Extracted material:

------------------------------------------------------------------------

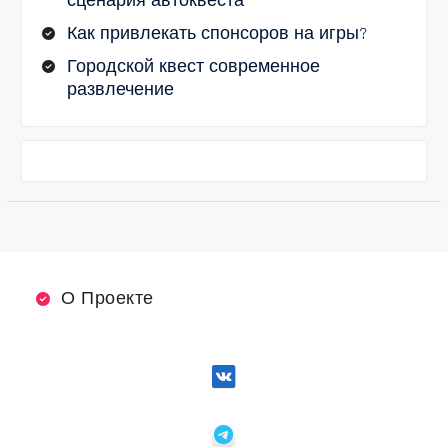
сценария автоквеста
Как привлекать спонсоров на игры?
Городской квест современное
развлечение
О Проекте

------------------------------------------------------------------------

Instructions to follow: Each line of the data must be restated exactly, and the pictures must be left out.

Exercise solution:
сценария автоквеста
Как привлекать спонсоров на игры?
Городской квест современное
развлечение
О Проекте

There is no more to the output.